I've worked on such things, it was hell attempting to do good work in the face of so much incompetence.
I don't often criticise someone I don't know, but based on this comment, you are utterly ignorant on this subject.

Government systems- especially those like universal credit are rarely technically complicated. The problem is that they translate law into code and this is incredibly complicated. Law makers don't think through every possible outcome, but creating these systems means you have to. This is where most delay comes from.

If you think you can translate huge areas of benefit law to code then you are either a god like genius or a chancer. The rest of your comment leads me to one of these.

No, I do not work on universal credit.

I worked on FiReControl, it was some, stuff we did for other customers and the only difference would have been a few fire-specific modules and national scale (which considering the number if calls fire gets compared to police or ambulance is less nationally than some constabularies).
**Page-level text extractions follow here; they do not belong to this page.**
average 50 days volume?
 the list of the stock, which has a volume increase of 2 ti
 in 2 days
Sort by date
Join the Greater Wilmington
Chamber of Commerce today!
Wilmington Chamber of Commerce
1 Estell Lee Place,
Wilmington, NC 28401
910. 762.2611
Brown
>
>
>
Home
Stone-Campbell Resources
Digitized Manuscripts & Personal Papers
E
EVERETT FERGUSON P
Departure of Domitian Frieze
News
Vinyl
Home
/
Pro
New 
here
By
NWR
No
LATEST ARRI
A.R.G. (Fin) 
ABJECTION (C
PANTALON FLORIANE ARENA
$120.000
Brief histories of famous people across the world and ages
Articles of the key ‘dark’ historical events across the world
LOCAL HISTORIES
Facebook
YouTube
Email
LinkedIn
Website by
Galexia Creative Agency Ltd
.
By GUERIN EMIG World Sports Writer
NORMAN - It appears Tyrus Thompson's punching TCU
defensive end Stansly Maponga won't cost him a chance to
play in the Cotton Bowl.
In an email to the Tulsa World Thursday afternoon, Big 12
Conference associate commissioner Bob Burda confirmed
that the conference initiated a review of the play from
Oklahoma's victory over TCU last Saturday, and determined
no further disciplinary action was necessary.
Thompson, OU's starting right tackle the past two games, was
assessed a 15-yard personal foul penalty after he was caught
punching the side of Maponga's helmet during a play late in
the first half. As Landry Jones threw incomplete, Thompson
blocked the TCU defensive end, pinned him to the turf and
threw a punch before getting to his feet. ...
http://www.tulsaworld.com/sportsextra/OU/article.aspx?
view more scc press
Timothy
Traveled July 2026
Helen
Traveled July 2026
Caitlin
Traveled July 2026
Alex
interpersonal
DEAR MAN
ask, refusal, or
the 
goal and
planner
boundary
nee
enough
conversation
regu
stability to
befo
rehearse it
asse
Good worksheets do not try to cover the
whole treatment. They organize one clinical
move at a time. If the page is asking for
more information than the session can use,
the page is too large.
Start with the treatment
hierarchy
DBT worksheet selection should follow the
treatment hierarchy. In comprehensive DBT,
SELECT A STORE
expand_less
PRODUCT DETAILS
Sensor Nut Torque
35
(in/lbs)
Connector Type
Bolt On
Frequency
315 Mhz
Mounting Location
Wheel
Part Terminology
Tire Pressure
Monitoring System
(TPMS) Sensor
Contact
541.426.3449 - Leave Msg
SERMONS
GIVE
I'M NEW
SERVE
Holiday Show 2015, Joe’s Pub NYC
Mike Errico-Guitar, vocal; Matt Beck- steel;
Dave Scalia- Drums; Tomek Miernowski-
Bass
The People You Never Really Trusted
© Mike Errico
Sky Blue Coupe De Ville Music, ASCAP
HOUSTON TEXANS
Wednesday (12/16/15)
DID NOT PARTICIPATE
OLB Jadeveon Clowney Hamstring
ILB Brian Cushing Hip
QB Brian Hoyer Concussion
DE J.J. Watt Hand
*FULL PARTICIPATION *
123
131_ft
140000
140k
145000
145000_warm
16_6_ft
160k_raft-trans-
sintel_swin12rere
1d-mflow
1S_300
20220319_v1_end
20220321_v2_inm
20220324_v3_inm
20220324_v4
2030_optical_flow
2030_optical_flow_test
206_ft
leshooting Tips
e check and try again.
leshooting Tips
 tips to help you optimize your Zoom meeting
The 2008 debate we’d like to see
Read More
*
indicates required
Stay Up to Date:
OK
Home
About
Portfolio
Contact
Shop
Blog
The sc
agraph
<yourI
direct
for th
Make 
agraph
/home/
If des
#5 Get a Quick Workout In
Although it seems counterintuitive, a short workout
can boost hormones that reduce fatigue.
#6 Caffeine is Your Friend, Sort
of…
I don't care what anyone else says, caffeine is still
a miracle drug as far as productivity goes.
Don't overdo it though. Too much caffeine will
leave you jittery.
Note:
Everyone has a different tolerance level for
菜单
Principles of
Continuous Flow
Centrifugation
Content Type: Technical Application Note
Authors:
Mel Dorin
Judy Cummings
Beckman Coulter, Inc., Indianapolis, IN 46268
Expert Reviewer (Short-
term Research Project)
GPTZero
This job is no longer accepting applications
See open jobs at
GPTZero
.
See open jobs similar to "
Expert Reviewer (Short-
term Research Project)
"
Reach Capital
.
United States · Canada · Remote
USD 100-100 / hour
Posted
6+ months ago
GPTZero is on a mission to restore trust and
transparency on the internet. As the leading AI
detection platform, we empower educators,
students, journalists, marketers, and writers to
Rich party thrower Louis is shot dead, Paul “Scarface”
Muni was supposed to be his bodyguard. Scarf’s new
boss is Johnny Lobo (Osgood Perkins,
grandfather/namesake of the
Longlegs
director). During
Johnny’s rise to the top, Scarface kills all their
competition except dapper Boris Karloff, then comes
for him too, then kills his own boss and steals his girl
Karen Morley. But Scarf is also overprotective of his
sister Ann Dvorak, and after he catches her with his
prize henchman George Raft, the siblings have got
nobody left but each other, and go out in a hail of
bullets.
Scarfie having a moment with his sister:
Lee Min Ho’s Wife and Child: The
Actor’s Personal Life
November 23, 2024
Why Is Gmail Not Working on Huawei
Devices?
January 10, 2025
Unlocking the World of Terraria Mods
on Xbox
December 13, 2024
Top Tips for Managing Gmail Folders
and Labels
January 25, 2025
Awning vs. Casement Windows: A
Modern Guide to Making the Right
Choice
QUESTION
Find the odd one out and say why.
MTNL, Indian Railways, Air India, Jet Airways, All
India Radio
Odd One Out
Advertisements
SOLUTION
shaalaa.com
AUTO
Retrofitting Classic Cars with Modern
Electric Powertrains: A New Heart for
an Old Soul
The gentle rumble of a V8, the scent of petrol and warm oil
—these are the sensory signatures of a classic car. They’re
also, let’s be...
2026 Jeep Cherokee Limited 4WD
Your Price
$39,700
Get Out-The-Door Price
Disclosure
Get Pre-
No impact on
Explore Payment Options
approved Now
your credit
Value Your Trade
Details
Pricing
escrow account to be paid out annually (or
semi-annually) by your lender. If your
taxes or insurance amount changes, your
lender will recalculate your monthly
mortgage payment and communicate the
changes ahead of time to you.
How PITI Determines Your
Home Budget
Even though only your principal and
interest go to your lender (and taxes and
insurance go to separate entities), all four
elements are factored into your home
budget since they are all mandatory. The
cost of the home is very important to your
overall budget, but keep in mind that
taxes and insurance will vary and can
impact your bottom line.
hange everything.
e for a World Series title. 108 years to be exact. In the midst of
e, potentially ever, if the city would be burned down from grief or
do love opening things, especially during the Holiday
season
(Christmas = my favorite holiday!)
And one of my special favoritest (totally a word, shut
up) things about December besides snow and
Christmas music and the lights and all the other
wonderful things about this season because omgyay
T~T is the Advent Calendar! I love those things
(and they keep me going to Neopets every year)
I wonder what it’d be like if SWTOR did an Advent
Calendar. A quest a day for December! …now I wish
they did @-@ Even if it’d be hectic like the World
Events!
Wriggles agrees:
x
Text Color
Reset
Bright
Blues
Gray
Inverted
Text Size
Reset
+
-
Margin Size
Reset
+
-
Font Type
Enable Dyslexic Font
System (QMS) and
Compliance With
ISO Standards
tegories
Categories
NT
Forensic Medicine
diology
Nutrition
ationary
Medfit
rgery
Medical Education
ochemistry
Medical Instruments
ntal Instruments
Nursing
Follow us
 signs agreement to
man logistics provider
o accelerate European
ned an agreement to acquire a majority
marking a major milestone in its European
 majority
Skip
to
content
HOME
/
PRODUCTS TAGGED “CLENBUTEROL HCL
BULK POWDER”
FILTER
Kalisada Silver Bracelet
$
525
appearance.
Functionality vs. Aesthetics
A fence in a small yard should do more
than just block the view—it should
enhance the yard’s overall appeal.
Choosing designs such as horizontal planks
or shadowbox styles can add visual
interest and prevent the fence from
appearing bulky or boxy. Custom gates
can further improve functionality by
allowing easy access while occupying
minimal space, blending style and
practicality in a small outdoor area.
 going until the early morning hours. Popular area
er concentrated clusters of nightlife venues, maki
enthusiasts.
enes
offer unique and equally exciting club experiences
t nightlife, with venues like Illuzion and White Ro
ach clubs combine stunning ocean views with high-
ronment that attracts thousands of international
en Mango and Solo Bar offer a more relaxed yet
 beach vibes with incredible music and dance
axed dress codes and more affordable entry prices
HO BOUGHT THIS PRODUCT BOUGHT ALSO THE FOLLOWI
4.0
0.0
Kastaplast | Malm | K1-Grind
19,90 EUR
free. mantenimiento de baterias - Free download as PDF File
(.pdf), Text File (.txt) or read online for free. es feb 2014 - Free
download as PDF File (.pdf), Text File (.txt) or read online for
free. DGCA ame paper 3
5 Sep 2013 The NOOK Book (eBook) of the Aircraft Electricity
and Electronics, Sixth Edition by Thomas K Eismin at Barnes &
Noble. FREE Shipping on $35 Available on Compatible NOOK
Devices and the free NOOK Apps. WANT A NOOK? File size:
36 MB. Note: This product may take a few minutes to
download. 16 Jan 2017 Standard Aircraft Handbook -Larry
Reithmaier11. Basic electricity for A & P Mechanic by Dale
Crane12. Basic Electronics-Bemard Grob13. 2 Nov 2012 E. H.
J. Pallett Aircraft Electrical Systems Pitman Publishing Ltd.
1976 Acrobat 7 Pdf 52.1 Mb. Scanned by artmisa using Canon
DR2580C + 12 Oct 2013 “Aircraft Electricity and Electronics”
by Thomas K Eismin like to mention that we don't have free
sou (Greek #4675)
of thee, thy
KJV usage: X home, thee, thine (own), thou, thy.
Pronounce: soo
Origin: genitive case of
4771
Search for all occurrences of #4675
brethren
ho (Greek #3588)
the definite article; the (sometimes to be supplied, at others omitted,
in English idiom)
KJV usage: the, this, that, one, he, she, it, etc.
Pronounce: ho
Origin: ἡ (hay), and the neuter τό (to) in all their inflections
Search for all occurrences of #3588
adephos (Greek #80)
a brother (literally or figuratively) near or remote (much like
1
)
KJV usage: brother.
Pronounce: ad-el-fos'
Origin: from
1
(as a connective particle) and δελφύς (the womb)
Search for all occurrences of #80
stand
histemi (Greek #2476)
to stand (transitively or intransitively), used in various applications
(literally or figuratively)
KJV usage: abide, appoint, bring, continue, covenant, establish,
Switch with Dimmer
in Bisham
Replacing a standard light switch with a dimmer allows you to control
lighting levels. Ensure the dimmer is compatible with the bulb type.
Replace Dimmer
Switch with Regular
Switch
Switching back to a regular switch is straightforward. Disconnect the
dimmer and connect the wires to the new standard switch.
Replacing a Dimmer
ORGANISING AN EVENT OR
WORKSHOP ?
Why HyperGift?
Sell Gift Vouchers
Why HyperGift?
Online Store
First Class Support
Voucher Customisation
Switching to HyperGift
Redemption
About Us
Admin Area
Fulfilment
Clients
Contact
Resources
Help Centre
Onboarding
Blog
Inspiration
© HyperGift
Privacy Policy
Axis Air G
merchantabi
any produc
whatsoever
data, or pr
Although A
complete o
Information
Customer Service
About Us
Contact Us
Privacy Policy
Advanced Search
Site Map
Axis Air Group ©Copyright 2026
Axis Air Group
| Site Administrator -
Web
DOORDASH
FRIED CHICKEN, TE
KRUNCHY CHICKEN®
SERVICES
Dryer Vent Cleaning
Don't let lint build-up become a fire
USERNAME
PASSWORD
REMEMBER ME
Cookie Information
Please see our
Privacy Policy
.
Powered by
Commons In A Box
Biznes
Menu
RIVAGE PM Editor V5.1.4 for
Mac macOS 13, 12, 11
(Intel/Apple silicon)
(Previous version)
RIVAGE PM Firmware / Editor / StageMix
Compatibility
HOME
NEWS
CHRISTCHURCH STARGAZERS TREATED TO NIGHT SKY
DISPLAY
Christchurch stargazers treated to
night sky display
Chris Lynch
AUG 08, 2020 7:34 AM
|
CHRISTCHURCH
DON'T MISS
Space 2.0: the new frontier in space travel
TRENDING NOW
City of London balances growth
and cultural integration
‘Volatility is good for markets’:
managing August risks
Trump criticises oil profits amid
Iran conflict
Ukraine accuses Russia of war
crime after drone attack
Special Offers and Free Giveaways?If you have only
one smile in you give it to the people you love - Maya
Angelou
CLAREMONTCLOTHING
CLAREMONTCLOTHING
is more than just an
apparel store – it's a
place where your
Add it was, the government and consultancy made it watt more complex than necessary, requirements that even conflicted with each other were common. They had 4 years working on those requirements....

Benefit law isn't impossibly complicated, it's all written down. There might be a lot of it, but that's only a problem of writing out algorithms that apply them.

I also worked on credit reference software. Taking inputs from so many different data feeds, writing out credit scores based on a lot of factors, that's not materially different from universal credit IMHO.